→ THE PROBLEM
Please count, in the material below, each line containing "runner", and report only the number.

------------------------------------

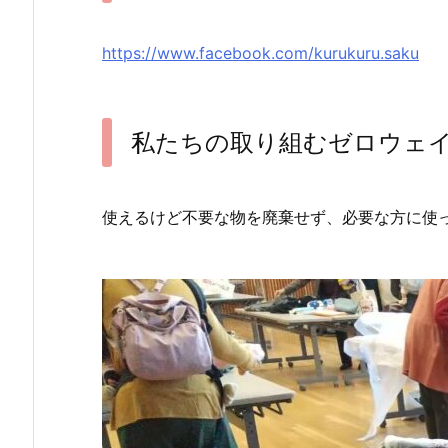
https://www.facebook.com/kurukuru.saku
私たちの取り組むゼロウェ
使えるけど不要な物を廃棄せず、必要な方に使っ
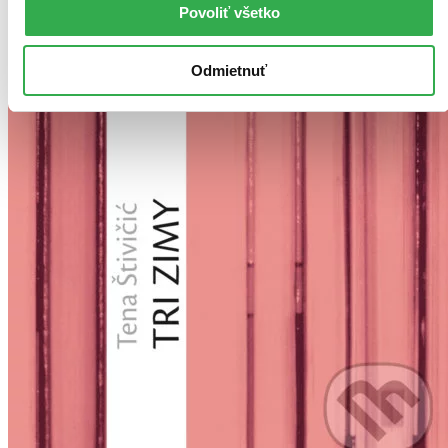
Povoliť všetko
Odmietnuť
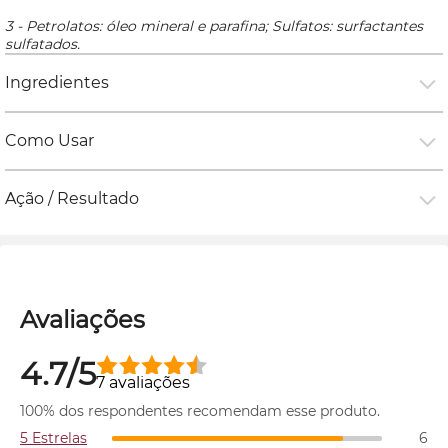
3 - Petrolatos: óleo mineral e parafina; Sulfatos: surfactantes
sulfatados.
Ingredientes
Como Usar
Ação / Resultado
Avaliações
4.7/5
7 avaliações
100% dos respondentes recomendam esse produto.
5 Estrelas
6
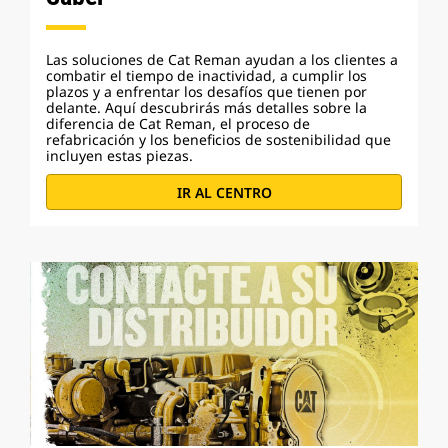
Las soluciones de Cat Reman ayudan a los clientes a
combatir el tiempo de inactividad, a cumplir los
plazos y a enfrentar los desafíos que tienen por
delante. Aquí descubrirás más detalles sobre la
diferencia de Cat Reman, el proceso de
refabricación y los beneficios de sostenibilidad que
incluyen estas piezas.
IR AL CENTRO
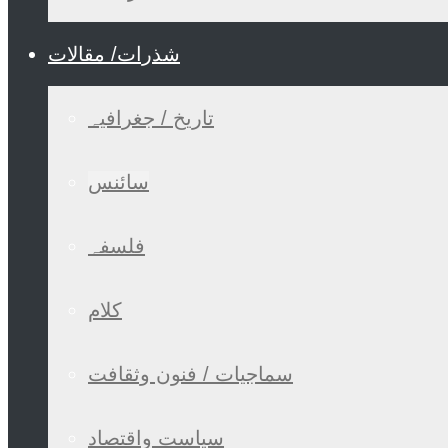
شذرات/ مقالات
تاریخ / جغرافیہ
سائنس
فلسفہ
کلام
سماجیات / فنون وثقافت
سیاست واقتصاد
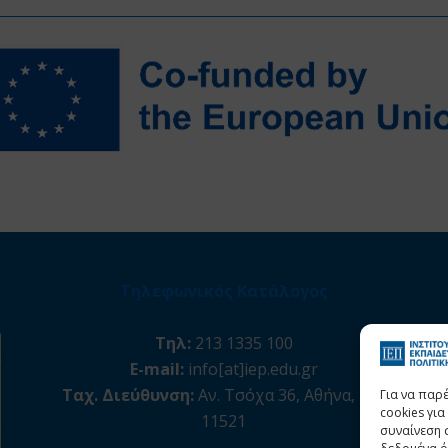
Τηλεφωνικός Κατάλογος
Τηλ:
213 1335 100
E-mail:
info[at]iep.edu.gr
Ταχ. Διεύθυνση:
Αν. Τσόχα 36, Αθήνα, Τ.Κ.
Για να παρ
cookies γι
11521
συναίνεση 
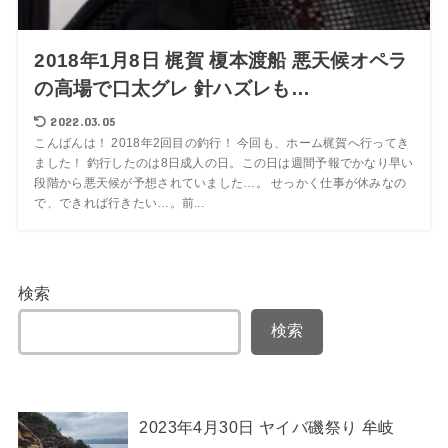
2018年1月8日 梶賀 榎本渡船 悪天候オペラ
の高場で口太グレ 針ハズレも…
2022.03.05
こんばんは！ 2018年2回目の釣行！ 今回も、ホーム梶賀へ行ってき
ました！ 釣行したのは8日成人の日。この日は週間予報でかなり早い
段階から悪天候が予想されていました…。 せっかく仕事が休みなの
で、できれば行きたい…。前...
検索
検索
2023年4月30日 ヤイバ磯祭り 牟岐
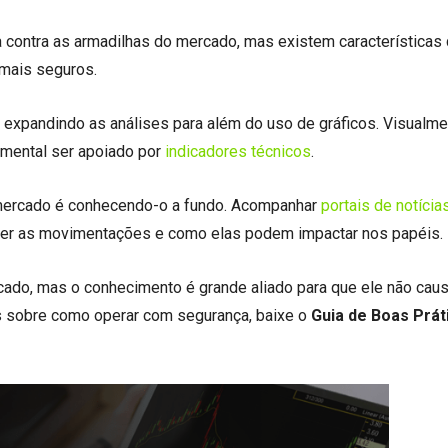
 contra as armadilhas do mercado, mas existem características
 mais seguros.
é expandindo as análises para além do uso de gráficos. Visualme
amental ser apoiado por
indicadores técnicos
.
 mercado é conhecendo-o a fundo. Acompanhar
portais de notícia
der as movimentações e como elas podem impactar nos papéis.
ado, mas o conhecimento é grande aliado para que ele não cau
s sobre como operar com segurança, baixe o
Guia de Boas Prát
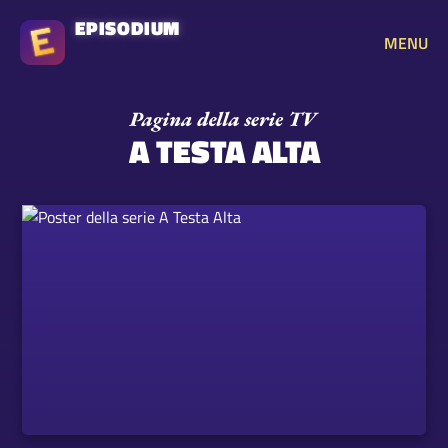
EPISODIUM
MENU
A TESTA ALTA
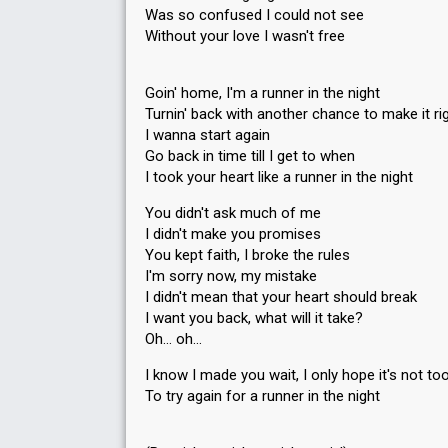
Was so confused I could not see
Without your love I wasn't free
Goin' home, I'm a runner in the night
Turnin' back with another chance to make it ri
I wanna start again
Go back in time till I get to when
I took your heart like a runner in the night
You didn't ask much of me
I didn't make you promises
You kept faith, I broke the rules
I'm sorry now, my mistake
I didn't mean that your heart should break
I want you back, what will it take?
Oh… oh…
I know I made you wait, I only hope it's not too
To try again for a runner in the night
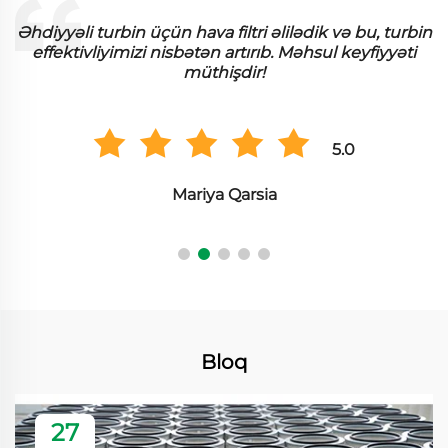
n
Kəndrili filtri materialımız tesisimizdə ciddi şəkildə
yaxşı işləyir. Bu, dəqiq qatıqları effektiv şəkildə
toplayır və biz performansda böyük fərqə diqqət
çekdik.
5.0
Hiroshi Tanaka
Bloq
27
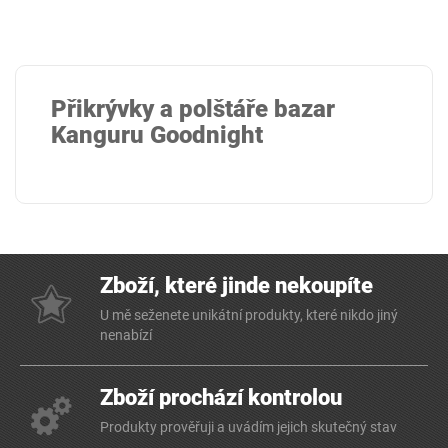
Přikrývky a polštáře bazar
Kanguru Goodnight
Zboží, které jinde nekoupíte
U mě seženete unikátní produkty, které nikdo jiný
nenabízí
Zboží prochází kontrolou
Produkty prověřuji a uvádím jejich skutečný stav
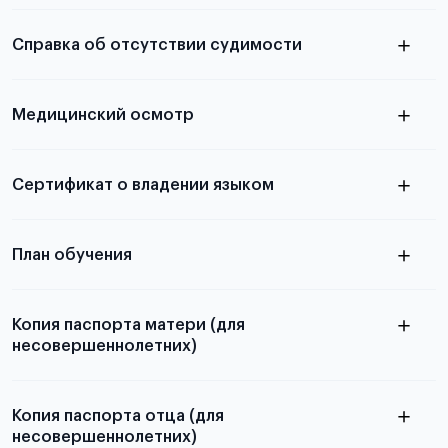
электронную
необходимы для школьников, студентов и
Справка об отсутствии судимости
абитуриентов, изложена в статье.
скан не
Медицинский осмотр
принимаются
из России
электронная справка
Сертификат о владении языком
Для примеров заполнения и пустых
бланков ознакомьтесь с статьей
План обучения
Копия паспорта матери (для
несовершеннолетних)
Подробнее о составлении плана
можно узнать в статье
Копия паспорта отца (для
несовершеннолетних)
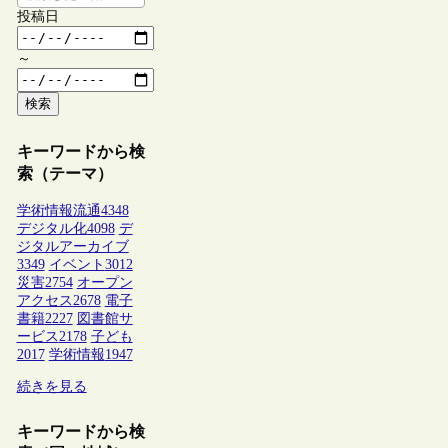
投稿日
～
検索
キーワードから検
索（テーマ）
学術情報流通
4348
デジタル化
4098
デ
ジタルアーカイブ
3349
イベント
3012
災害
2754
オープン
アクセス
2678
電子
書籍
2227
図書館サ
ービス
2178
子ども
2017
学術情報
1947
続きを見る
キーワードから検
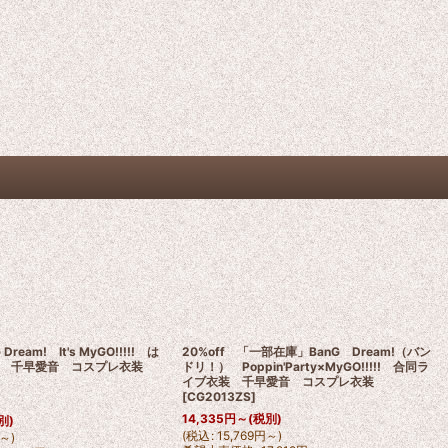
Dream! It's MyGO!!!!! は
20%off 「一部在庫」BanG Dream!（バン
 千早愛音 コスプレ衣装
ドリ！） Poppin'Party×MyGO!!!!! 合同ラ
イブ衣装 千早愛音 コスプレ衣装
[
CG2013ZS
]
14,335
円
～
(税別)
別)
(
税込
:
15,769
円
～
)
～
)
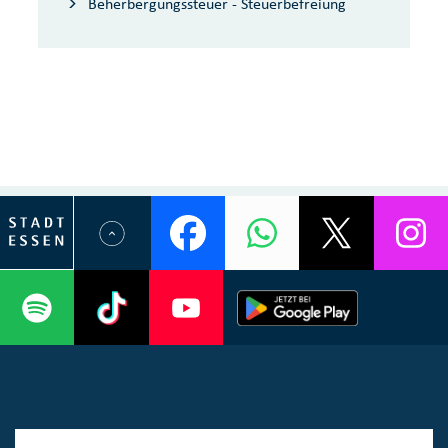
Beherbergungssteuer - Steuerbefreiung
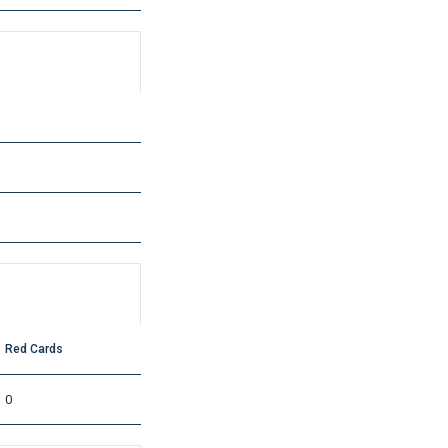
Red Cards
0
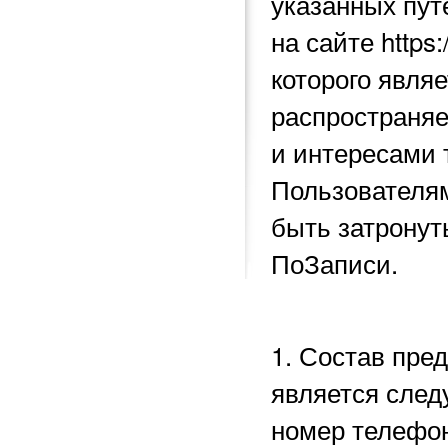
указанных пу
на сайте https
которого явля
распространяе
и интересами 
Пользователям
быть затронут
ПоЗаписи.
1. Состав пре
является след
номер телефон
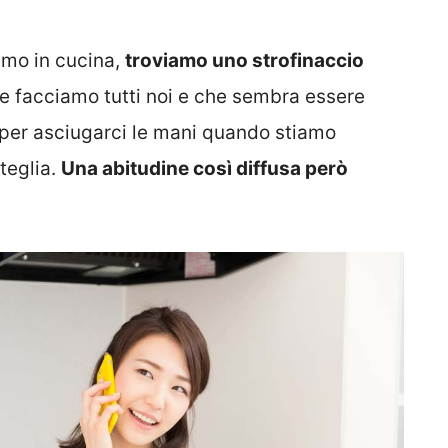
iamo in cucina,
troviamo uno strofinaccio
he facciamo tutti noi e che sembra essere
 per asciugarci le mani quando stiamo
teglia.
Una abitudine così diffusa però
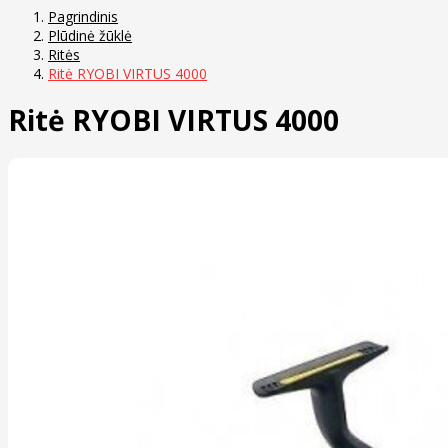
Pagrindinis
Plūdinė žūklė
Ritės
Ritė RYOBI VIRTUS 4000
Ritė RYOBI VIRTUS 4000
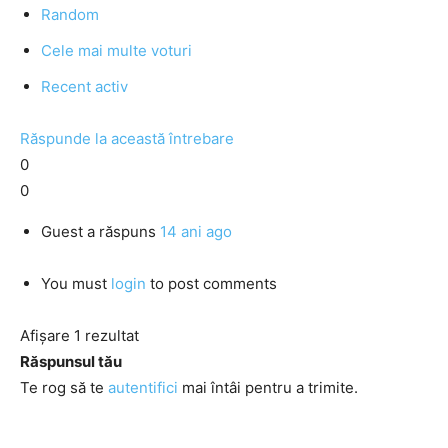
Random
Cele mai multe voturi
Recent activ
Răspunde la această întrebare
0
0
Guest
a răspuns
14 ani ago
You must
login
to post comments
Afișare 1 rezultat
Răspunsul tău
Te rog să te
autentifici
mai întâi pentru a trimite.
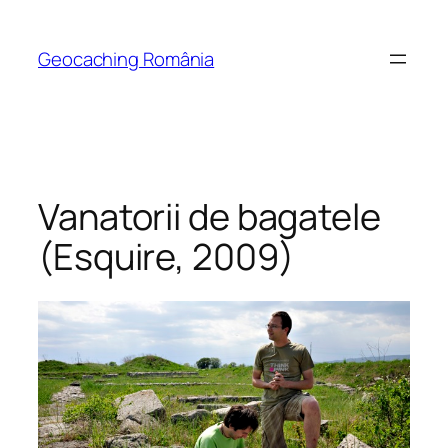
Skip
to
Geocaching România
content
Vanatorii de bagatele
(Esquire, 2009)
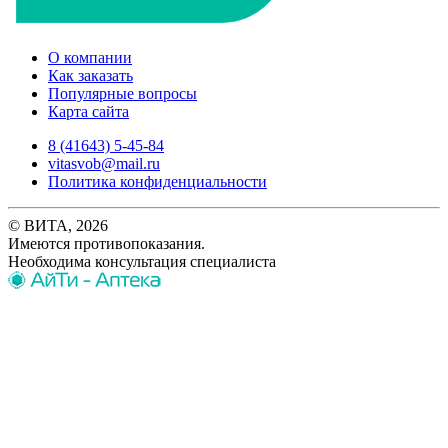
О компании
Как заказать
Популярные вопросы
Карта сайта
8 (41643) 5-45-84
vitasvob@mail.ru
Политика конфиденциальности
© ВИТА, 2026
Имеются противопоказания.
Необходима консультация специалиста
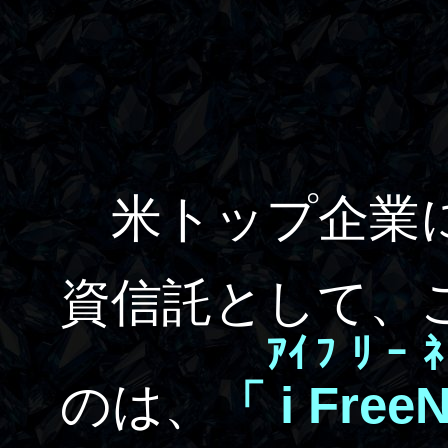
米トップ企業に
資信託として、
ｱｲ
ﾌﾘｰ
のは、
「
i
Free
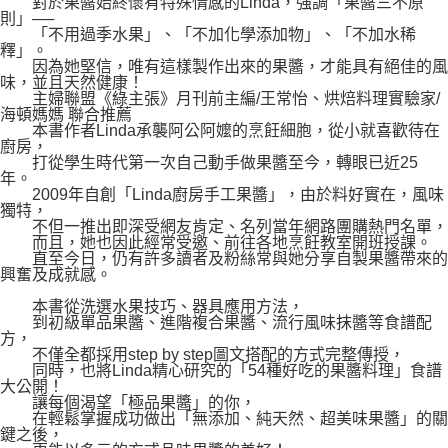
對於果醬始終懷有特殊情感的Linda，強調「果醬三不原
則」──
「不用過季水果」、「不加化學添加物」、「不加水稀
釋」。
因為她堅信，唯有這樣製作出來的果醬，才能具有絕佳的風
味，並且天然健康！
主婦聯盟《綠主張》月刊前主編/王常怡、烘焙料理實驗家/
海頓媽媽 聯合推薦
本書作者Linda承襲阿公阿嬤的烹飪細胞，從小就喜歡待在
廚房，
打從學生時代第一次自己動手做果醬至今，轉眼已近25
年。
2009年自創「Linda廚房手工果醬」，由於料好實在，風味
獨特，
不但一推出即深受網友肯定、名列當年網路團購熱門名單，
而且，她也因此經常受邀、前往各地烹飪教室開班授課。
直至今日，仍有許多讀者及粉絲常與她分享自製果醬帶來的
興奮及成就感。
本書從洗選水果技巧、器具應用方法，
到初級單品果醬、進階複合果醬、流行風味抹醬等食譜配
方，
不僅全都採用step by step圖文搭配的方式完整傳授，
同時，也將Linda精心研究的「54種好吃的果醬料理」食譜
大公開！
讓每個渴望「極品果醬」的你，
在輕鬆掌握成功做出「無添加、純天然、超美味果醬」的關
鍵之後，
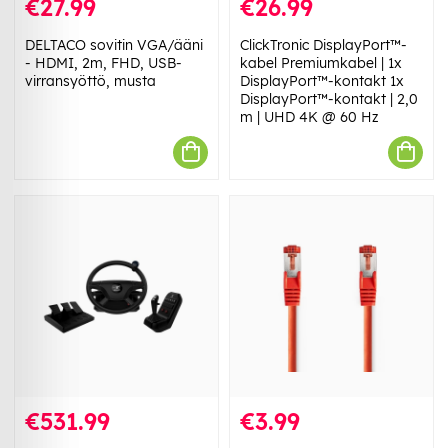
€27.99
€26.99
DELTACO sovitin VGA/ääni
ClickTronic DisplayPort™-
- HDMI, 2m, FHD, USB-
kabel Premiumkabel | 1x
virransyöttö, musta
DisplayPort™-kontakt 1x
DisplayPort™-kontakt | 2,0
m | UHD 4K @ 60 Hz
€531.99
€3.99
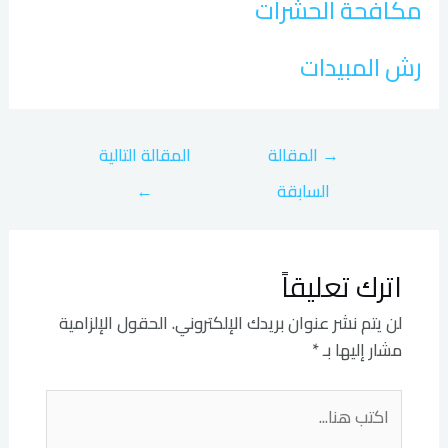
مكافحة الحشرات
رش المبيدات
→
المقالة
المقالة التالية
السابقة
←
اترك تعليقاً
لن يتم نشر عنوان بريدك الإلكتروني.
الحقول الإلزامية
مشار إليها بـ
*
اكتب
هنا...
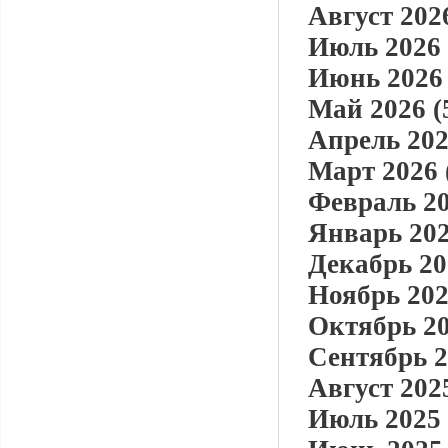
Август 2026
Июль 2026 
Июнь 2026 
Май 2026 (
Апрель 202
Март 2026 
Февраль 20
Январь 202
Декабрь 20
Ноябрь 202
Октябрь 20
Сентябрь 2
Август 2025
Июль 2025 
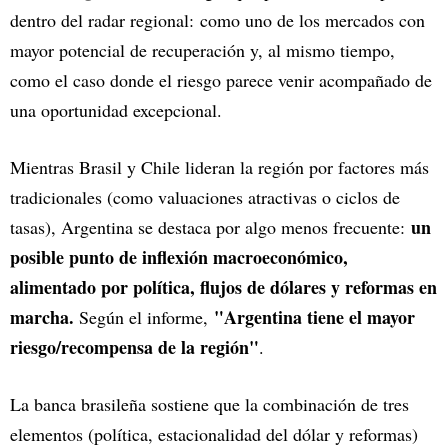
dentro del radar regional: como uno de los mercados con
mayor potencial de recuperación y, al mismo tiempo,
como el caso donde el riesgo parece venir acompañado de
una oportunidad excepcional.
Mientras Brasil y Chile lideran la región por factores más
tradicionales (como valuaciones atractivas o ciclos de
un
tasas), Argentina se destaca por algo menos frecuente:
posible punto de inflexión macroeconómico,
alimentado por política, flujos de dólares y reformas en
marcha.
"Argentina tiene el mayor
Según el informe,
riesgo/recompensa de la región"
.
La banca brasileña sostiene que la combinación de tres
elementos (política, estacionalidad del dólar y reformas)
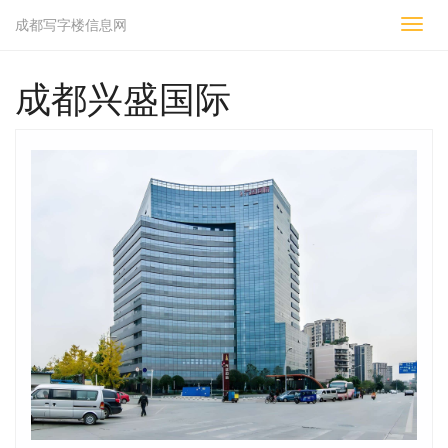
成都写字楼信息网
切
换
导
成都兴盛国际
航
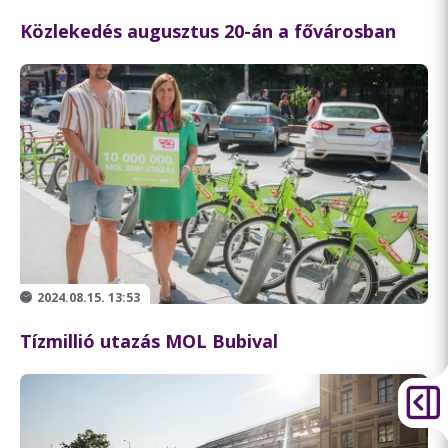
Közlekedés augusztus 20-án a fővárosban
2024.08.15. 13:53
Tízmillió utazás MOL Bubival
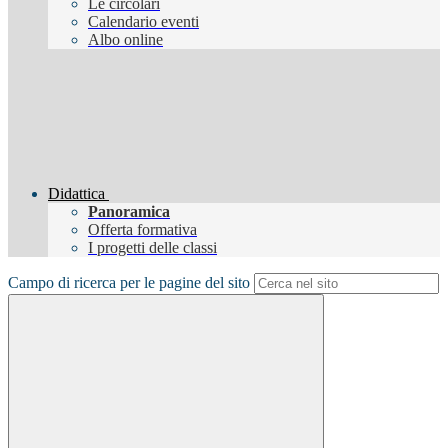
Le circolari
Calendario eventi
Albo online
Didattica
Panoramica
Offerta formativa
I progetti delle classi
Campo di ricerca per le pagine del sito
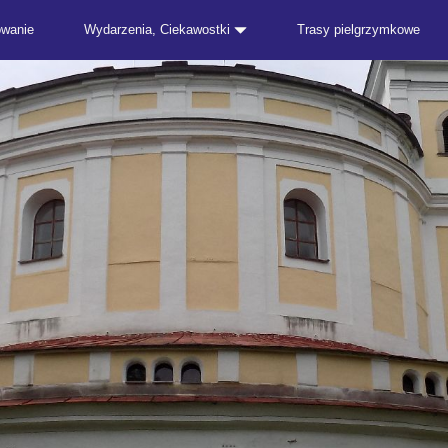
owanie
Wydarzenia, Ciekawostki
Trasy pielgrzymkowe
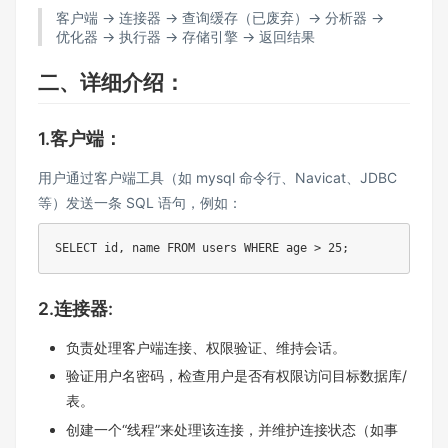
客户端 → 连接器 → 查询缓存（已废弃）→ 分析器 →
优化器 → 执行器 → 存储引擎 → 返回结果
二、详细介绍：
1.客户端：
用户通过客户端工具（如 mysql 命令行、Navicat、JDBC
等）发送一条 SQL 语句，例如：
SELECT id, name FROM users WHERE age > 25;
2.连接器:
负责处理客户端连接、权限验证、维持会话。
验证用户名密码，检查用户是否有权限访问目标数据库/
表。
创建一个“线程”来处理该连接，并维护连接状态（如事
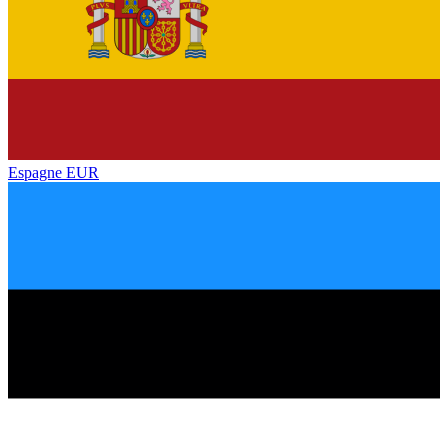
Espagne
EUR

------------------------------------

→ RESULT FOR THIS EXERCISE
3